(Transcribed page contents)
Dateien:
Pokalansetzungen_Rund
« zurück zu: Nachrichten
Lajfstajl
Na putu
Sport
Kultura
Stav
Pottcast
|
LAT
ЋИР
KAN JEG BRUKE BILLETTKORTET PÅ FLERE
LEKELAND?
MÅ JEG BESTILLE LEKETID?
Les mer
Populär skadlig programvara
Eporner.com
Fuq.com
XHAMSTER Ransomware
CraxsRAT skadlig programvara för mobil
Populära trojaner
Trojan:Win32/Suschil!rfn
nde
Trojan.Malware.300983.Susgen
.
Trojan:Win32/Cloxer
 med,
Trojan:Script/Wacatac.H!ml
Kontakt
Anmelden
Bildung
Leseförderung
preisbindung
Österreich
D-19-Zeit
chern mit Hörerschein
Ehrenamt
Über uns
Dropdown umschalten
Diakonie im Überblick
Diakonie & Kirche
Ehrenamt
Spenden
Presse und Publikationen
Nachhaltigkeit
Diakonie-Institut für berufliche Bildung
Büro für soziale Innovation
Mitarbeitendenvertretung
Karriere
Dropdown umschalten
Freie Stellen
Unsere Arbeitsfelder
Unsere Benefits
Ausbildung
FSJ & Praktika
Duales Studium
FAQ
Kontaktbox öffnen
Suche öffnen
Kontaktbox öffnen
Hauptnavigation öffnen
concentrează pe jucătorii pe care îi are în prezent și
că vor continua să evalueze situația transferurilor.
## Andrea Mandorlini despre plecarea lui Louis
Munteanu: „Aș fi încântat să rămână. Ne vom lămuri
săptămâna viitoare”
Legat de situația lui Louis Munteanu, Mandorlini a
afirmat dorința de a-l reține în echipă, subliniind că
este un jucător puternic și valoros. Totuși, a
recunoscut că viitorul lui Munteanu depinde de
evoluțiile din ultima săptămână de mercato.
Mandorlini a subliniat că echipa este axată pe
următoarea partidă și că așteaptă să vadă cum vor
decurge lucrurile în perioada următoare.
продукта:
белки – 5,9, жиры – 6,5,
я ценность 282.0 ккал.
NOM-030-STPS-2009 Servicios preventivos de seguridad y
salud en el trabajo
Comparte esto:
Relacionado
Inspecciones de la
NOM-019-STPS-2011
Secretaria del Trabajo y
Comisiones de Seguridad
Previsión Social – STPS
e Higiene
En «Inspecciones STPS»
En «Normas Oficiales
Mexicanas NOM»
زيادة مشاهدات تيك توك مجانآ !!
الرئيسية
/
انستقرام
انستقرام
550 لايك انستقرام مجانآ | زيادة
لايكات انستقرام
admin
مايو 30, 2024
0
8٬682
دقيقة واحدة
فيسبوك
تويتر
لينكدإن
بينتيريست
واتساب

* ASSIGNMENT:
In full and verbatim, repeat the records given above.

* REPLY:
Dateien:
Pokalansetzungen_Rund
« zurück zu: Nachrichten
Lajfstajl
Na putu
Sport
Kultura
Stav
Pottcast
|
LAT
ЋИР
KAN JEG BRUKE BILLETTKORTET PÅ FLERE
LEKELAND?
MÅ JEG BESTILLE LEKETID?
Les mer
Populär skadlig programvara
Eporner.com
Fuq.com
XHAMSTER Ransomware
CraxsRAT skadlig programvara för mobil
Populära trojaner
Trojan:Win32/Suschil!rfn
nde
Trojan.Malware.300983.Susgen
.
Trojan:Win32/Cloxer
 med,
Trojan:Script/Wacatac.H!ml
Kontakt
Anmelden
Bildung
Leseförderung
preisbindung
Österreich
D-19-Zeit
chern mit Hörerschein
Ehrenamt
Über uns
Dropdown umschalten
Diakonie im Überblick
Diakonie & Kirche
Ehrenamt
Spenden
Presse und Publikationen
Nachhaltigkeit
Diakonie-Institut für berufliche Bildung
Büro für soziale Innovation
Mitarbeitendenvertretung
Karriere
Dropdown umschalten
Freie Stellen
Unsere Arbeitsfelder
Unsere Benefits
Ausbildung
FSJ & Praktika
Duales Studium
FAQ
Kontaktbox öffnen
Suche öffnen
Kontaktbox öffnen
Hauptnavigation öffnen
concentrează pe jucătorii pe care îi are în prezent și
că vor continua să evalueze situația transferurilor.
## Andrea Mandorlini despre plecarea lui Louis
Munteanu: „Aș fi încântat să rămână. Ne vom lămuri
săptămâna viitoare”
Legat de situația lui Louis Munteanu, Mandorlini a
afirmat dorința de a-l reține în echipă, subliniind că
este un jucător puternic și valoros. Totuși, a
recunoscut că viitorul lui Munteanu depinde de
evoluțiile din ultima săptămână de mercato.
Mandorlini a subliniat că echipa este axată pe
următoarea partidă și că așteaptă să vadă cum vor
decurge lucrurile în perioada următoare.
продукта:
белки – 5,9, жиры – 6,5,
я ценность 282.0 ккал.
NOM-030-STPS-2009 Servicios preventivos de seguridad y
salud en el trabajo
Comparte esto:
Relacionado
Inspecciones de la
NOM-019-STPS-2011
Secretaria del Trabajo y
Comisiones de Seguridad
Previsión Social – STPS
e Higiene
En «Inspecciones STPS»
En «Normas Oficiales
Mexicanas NOM»
زيادة مشاهدات تيك توك مجانآ !!
الرئيسية
/
انستقرام
انستقرام
550 لايك انستقرام مجانآ | زيادة
لايكات انستقرام
admin
مايو 30, 2024
0
8٬682
دقيقة واحدة
فيسبوك
تويتر
لينكدإن
بينتيريست
واتساب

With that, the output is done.